Description of the task:
Please restate word for word the lines from the top of the entries through the line that contains "Services and", and do not include any pictures.

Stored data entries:

■ ■ ■

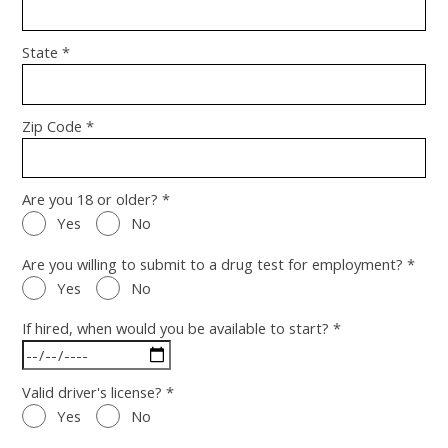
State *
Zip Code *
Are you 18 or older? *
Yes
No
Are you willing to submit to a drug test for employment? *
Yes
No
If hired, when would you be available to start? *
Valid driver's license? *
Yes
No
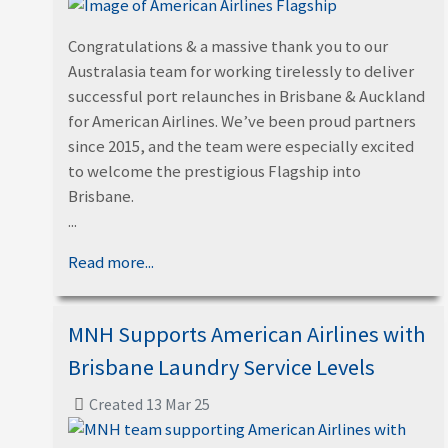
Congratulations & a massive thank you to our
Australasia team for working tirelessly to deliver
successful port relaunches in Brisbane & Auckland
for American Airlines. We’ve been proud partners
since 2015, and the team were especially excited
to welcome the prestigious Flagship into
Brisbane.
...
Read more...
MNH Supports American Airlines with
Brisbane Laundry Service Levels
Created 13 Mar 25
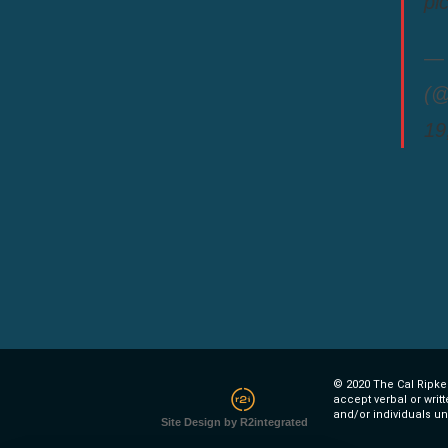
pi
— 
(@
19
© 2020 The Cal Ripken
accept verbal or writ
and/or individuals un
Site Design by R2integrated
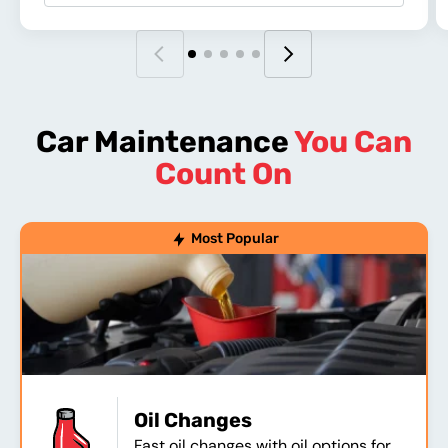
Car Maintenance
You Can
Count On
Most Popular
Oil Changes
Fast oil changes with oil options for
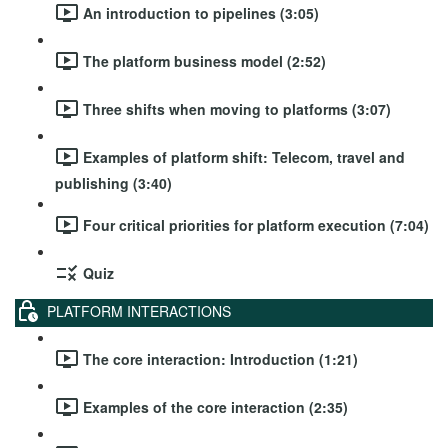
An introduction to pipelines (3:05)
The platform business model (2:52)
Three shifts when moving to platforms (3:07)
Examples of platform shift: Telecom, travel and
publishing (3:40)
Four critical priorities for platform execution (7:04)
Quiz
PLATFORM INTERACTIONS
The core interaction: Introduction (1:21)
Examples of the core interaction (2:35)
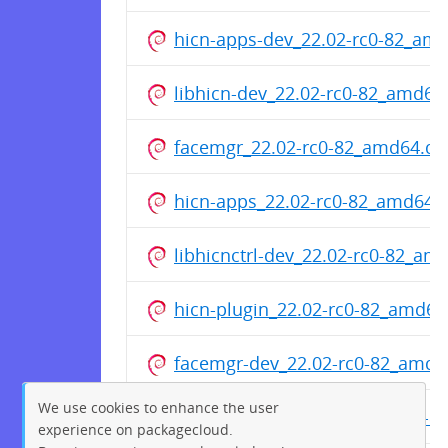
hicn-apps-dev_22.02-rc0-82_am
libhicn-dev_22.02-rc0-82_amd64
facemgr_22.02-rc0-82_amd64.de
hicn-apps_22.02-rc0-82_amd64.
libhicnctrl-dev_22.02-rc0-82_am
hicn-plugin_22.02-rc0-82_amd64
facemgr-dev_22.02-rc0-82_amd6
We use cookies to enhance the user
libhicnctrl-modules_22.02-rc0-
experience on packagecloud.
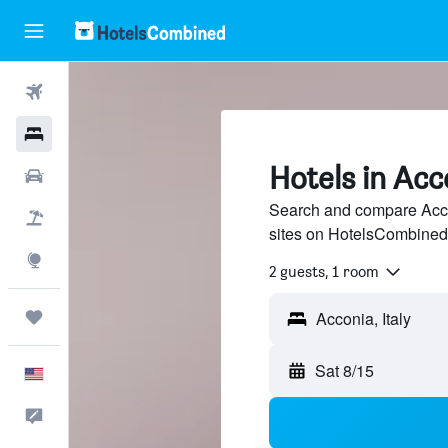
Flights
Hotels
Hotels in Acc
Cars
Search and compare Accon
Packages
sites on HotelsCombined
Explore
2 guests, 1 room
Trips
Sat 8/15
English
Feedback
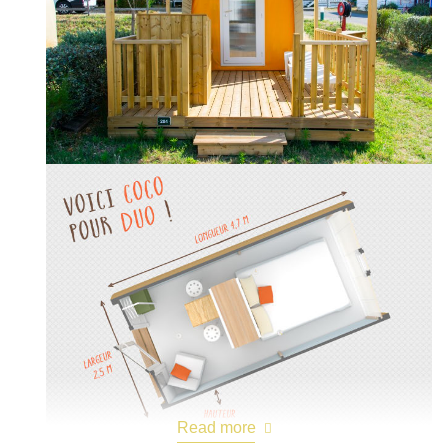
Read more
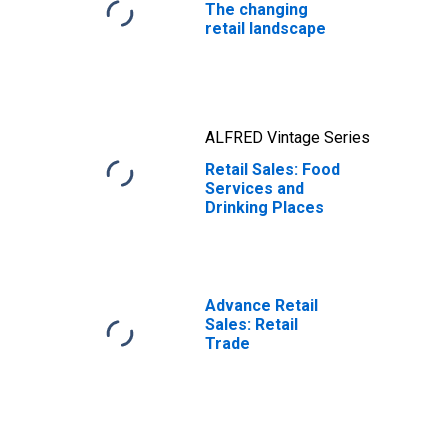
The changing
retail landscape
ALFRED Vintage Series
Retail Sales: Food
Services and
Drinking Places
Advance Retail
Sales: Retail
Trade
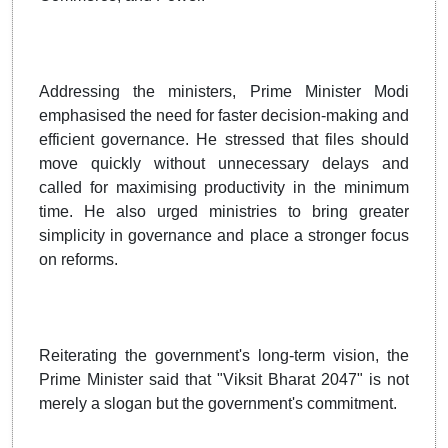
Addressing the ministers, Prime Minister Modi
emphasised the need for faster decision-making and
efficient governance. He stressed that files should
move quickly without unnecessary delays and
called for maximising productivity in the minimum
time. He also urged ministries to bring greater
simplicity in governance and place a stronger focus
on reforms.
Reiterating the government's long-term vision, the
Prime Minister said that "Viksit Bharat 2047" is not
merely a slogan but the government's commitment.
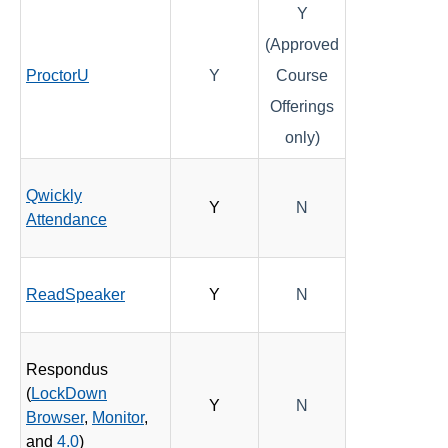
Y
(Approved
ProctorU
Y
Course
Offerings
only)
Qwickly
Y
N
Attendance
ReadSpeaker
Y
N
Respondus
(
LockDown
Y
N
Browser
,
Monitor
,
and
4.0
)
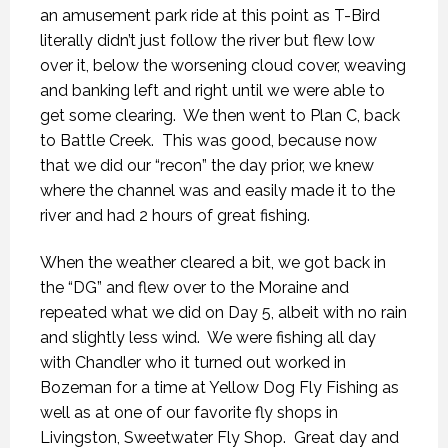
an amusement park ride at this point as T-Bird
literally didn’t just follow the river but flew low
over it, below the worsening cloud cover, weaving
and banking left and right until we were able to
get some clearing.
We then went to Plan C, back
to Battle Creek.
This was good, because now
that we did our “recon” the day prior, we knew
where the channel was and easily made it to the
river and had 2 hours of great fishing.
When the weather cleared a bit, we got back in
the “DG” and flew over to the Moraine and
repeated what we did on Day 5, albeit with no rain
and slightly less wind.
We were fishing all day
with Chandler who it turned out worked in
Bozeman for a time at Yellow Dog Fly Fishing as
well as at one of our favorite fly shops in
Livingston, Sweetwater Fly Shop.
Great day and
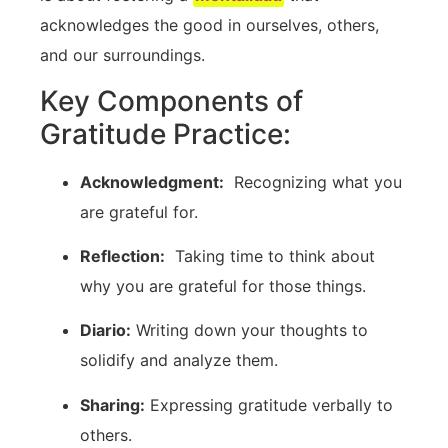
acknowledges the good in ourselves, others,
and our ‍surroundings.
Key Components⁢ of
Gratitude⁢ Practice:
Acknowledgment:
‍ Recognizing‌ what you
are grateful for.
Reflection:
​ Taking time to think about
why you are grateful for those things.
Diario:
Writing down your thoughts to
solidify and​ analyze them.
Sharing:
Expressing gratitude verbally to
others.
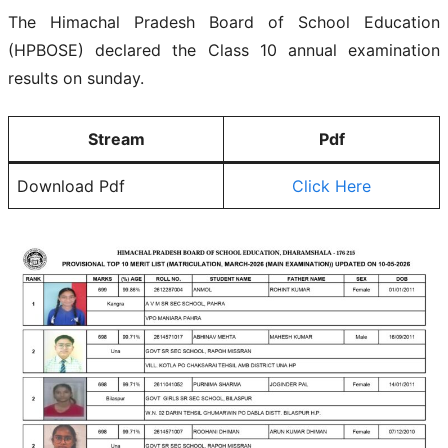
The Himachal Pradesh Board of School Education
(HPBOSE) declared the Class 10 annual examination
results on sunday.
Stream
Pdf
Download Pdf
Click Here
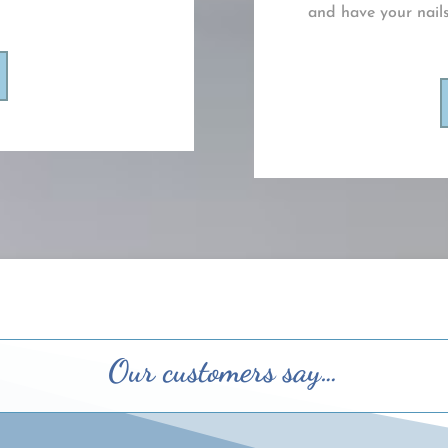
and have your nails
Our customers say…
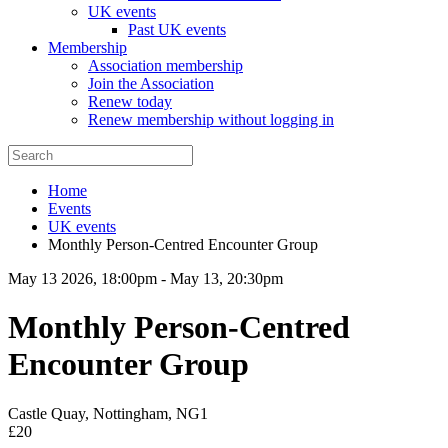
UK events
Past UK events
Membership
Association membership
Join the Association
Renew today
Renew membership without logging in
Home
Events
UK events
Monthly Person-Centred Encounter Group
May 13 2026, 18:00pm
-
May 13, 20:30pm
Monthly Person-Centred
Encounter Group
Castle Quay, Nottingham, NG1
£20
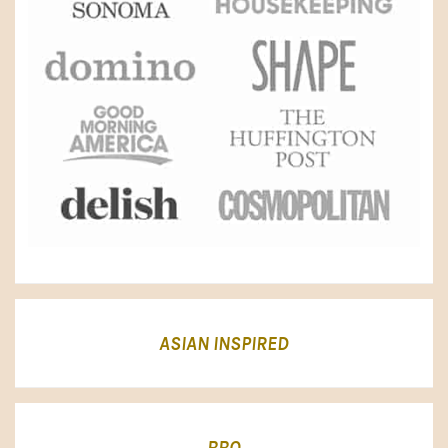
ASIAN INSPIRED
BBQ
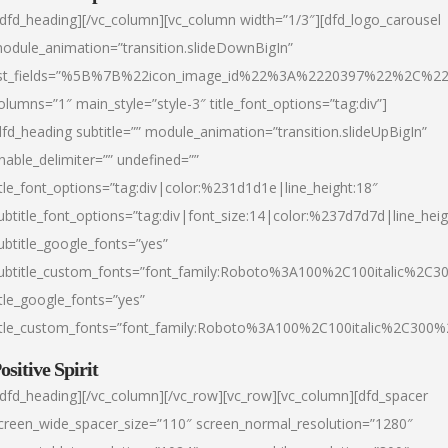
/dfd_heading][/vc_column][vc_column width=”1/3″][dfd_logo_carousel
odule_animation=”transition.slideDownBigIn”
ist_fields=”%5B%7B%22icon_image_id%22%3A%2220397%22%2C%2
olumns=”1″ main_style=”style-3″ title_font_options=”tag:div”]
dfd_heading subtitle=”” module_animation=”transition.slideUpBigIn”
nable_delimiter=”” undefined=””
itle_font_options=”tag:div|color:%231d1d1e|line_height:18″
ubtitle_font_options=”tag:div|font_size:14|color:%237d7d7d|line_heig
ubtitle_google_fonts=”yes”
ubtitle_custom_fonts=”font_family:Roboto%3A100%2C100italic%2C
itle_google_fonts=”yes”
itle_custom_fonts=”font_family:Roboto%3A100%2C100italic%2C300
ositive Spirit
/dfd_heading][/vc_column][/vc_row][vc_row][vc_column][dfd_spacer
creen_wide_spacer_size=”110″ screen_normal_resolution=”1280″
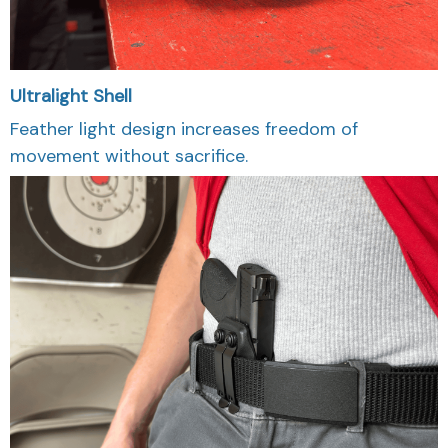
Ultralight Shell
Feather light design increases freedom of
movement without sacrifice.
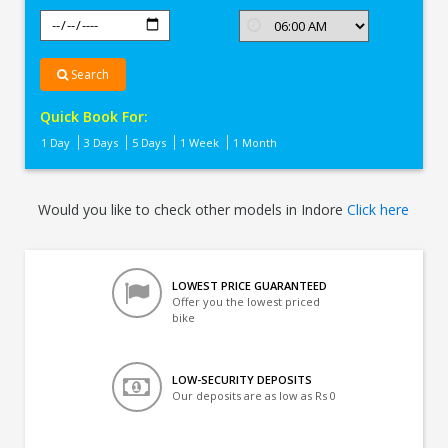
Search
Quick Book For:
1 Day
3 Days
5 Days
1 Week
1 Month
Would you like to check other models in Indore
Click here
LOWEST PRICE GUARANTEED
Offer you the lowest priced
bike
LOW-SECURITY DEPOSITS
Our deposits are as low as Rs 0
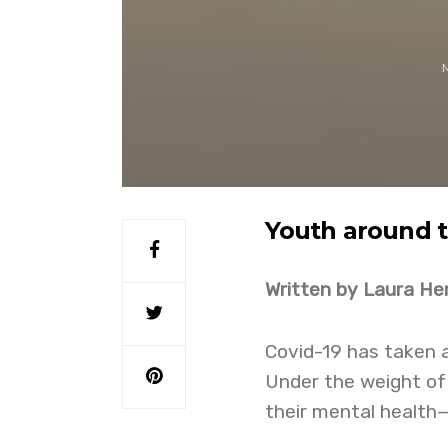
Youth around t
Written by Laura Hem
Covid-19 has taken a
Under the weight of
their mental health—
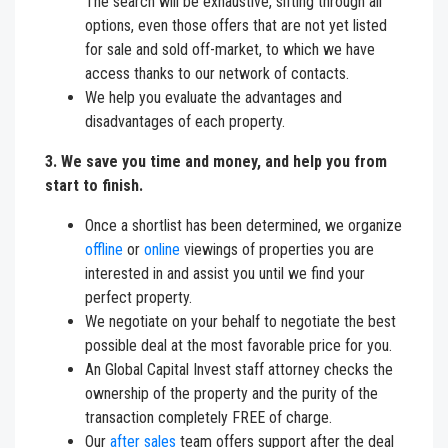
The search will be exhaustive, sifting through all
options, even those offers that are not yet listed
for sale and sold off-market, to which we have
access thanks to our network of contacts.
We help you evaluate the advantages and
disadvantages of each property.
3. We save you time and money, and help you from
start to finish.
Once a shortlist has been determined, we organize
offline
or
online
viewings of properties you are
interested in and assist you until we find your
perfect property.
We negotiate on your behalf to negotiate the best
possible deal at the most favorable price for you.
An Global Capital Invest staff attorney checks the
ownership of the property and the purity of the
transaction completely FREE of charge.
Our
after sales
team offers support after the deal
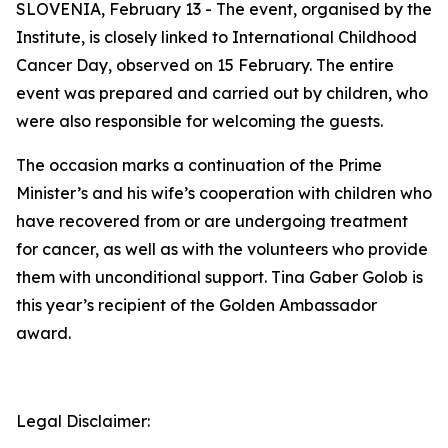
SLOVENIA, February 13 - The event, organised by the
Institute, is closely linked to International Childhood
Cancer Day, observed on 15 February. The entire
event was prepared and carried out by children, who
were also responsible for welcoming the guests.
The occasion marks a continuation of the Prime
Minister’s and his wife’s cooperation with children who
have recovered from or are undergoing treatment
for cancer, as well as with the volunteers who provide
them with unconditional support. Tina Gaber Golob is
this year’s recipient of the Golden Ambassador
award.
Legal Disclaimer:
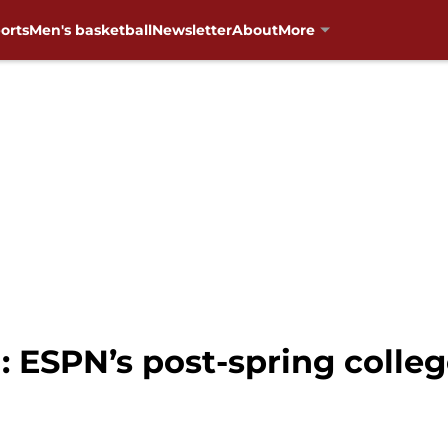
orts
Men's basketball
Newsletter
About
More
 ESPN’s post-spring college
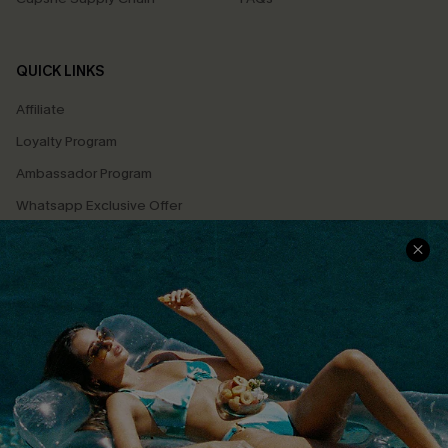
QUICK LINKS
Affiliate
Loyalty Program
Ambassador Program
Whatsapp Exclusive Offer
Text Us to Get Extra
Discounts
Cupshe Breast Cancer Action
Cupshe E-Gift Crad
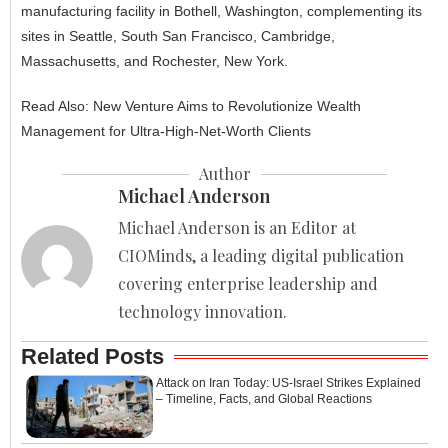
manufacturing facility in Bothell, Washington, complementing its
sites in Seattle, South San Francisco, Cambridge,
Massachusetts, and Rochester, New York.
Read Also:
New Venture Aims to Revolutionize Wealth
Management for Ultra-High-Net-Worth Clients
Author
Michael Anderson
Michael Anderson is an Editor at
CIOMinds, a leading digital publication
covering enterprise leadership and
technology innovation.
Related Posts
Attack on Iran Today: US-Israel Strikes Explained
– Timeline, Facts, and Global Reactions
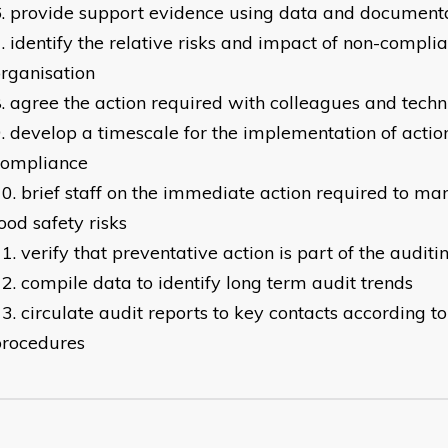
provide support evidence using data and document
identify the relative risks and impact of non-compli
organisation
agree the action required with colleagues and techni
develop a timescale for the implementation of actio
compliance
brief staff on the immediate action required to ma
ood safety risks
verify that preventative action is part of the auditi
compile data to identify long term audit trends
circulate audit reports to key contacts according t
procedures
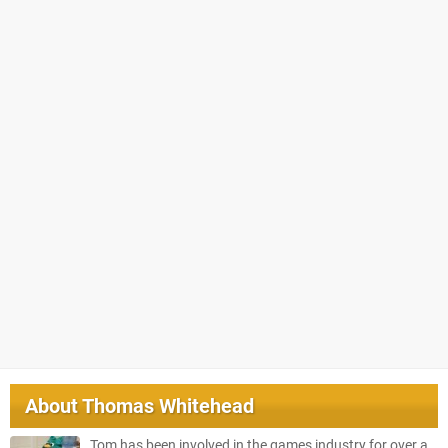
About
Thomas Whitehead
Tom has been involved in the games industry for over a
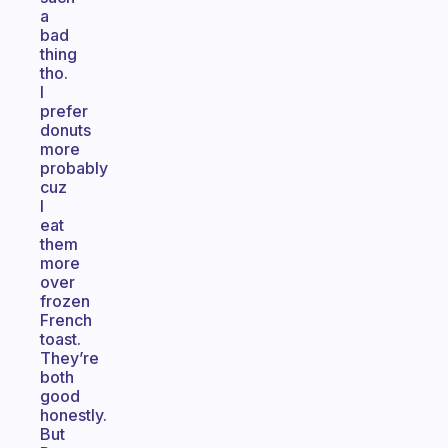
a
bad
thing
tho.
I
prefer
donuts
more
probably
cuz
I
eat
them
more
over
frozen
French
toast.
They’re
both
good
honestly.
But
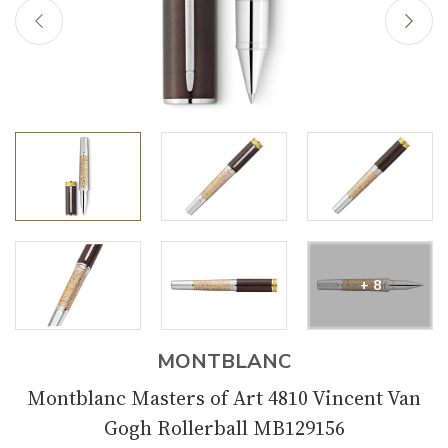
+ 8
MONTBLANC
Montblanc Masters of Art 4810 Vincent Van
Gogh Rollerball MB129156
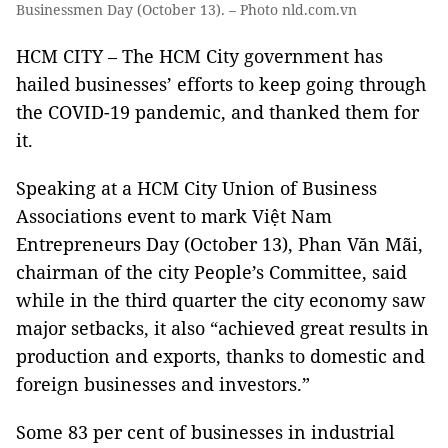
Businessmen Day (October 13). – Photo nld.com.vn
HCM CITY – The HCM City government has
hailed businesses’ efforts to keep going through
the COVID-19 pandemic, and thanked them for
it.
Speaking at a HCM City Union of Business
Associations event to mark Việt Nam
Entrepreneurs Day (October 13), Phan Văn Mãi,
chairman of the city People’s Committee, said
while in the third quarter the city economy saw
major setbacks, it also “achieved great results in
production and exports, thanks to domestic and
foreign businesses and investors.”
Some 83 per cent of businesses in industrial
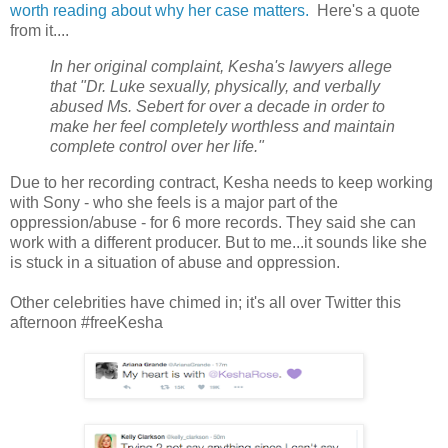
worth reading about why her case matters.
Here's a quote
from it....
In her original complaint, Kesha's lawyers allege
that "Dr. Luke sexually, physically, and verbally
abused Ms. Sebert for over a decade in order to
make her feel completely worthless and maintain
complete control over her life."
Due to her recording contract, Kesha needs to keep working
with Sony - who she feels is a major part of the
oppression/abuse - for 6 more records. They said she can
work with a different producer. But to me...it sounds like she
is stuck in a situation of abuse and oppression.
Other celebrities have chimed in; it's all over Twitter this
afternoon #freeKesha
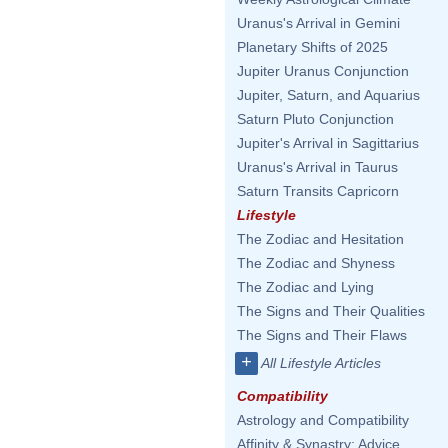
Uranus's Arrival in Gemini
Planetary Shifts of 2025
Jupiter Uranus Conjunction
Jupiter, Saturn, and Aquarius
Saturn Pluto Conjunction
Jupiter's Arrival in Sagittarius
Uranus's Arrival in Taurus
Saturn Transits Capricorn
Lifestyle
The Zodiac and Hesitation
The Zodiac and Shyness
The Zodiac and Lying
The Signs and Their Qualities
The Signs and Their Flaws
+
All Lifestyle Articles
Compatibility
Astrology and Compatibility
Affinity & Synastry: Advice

■ ■ ■

Task output:
State *
Zip Code *
Are you 18 or older? *
Yes
No
Are you willing to submit to a drug test for employment? *
Yes
No
If hired, when would you be available to start? *
Valid driver's license? *
Yes
No
Congratulations & a massive thank you to our
Australasia team for working tirelessly to deliver
successful port relaunches in Brisbane & Auckland
for American Airlines. We’ve been proud partners
since 2015, and the team were especially excited
to welcome the prestigious Flagship into
Brisbane.
...
Read more...
MNH Supports American Airlines with
Brisbane Laundry Service Levels
Created 13 Mar 25
pi
— 
(@
19
© 2020 The Cal Ripken
accept verbal or writ
and/or individuals un
Site Design by R2integrated
Car Maintenance
You Can
Count On
Most Popular
Oil Changes
Fast oil changes with oil options for
An introduction to pipelines (3:05)
The platform business model (2:52)
Three shifts when moving to platforms (3:07)
Examples of platform shift: Telecom, travel and
publishing (3:40)
Four critical priorities for platform execution (7:04)
Quiz
PLATFORM INTERACTIONS
The core interaction: Introduction (1:21)
Examples of the core interaction (2:35)
hicn-apps-dev_22.02-rc0-82_am
libhicn-dev_22.02-rc0-82_amd64
facemgr_22.02-rc0-82_amd64.de
hicn-apps_22.02-rc0-82_amd64.
libhicnctrl-dev_22.02-rc0-82_am
hicn-plugin_22.02-rc0-82_amd64
facemgr-dev_22.02-rc0-82_amd6
We use cookies to enhance the user
libhicnctrl-modules_22.02-rc0-
experience on packagecloud.
Flights
Hotels
Hotels in Acc
Cars
Search and compare Accon
Packages
sites on HotelsCombined
Explore
2 guests, 1 room
Trips
Sat 8/15
English
Feedback
Read more
The changing
retail landscape
ALFRED Vintage Series
Retail Sales: Food
Services and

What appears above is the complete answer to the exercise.